Public Finance/Revenue Allocation: The sharing of the funds to the Federation Account among the three tiers of government should be done in the following manner: Federal Government – 42.5%, State Governments – 35% and Local Governments 22.5% as opposed to the prevailing 52.68 %, 26.72% and 20.60% respectively. It also said that the percentage given to population and equality of states in the existing sharing formula be reduced while that assigned to Social Development sector be increased to a much higher percentage so as to ensure accelerated development of all parts of the country.
Forms of Government: The confab recommended a Modified Presidential System, a home-made model of government that effectively combines the presidential and parliamentary systems of government. The president shall pick the vice president from the Legislature. Cutting cost of governance The President should select not more than 18 ministers from the six geo -political zones and not more than 30% of his ministers from outside the Legislature. Reduce Cost of governance by pruning the number of political appointees and using staff of ministries where necessary.
Removal of Immunity Clause: Immunity Clause The immunity clause should be removed if the offences attract criminal charges to encourage accountability by those managing the economy.
It is however important to point attention to the fact that immunity is a fundamental and innate power of a sovereign which right is inalienable whether it is in the papers or not. Personally, I must say that removing immunity is quite laughable and palpable: what is sovereignty without immunity!
Independent Candidacy: Every Nigerian who meets the specified condition in the Electoral Act should be free to contest elections as an independent candidate.
Anti-corruption: A Special Courts to handle corruption cases should be established in the light of undue prolongation in the trials and prosecution of corruption cases in the regular courts.
4. General advice for the committee in discharging this duty.
Whether it is a Sovereign National Conference, or an elected Constituent Assembly, or any other gathering that is put in place to prepare a new constitution, it is highly desirable that the contents of that constitution should be widely discussed, generally understood and genuinely acceptable to all the communities and ethnic groups as well as all shades of opinion in the country.
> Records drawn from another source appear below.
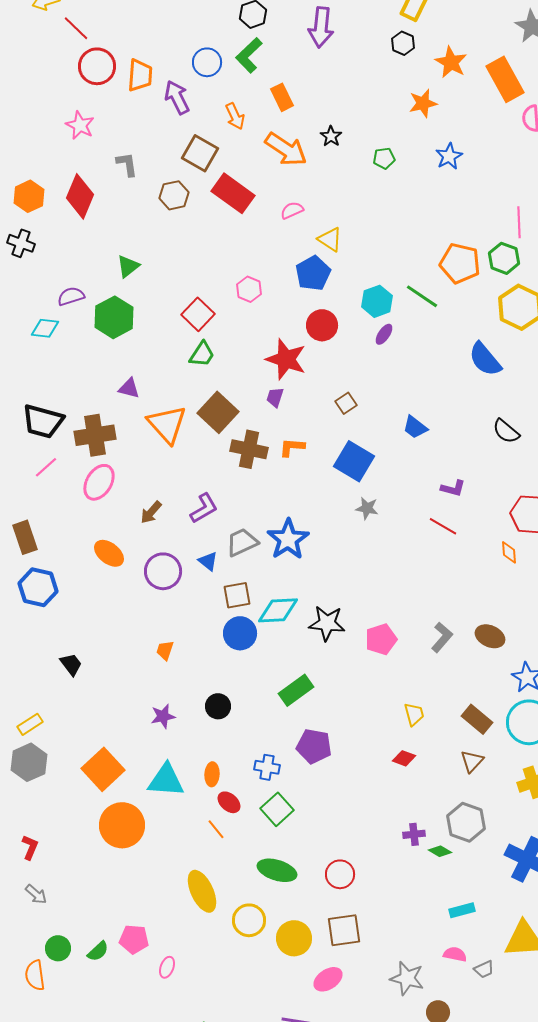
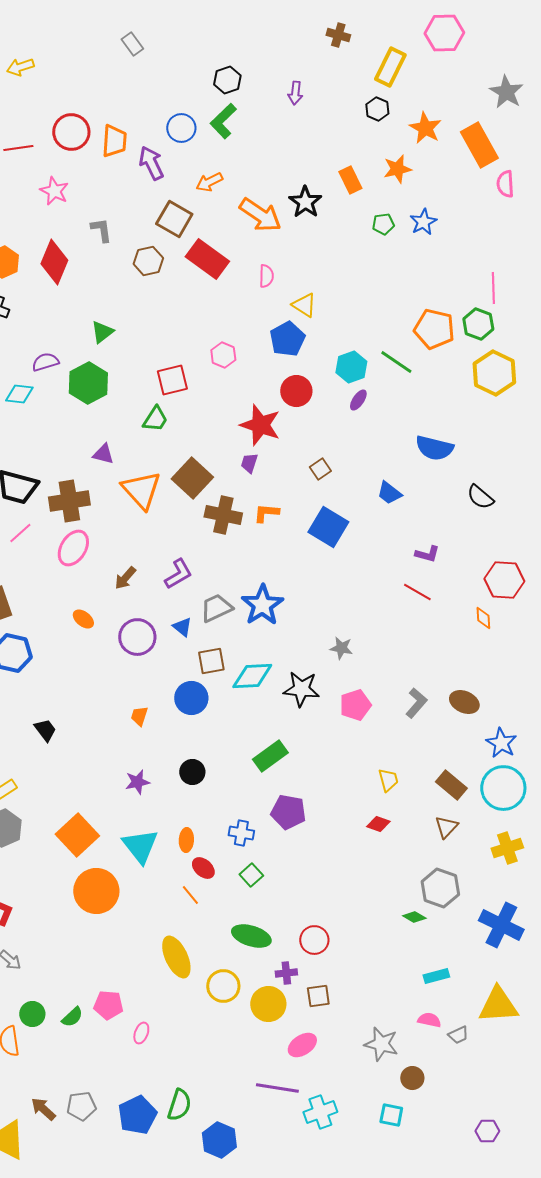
purple arrow: (321, 27) -> (295, 93), size x0.6
red line: (76, 28) -> (18, 148), moved, turned -52
orange rectangle: (282, 97) -> (350, 180), moved
orange arrow: (235, 116) -> (209, 182), turned 88
black star: (331, 136) -> (305, 202), size x1.5
green pentagon: (384, 158) -> (383, 224), moved
pink semicircle: (292, 210) -> (266, 276), turned 115
red square: (198, 314) -> (172, 380), turned 32
green trapezoid: (202, 354) -> (155, 419), moved
blue semicircle: (485, 359) -> (434, 448), moved, turned -36
gray star: (367, 508) -> (341, 648), moved
orange ellipse: (109, 553) -> (83, 619), size x0.7
blue circle: (240, 633) -> (191, 698), moved
cyan triangle: (166, 780) -> (140, 846), turned 48
green square: (277, 809) -> (251, 875), size x0.7
purple cross: (414, 834) -> (286, 973), moved
brown square: (344, 930) -> (318, 996), size x0.7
It is very important that several million copies of any Draft of the Constitution produced by a Constituent Assembly or a General Conference should be made available to the public throughout Nigeria before it is debated in the State Houses of Assembly. This will enable the people to make their views known to their representatives on specific provisions in the Draft before it is debated in the State Houses of Assembly and the National This will enable the people to make their views known to their representatives on specific provisions in the Draft before it is debated in the State Houses of Assembly and the National Assembly. It will also enable knowledgeable contributions to be made to the debate from individuals who feel concerned about any aspects of the Constitution as well as on the document as a whole
The making of a constitution for the country is so crucial for the social harmony, political stability and general well-being of the nation to deserve the widest possible circulation of the Draft of any constitution. Specifically, I suggest the putting into circulation of several million copies of any such Draft.
In conclusion, I am more fortified by the caliber and debonair of the members of the committee. Senator Ovie Omo-Agege is someone I know personally to be passionate on people and constitutional development. Recall that he first secured his seat at the Senate on the platform of Labour Party when I was the National Secretary of the party. I am quite certain and positive on the outcome of the Committee.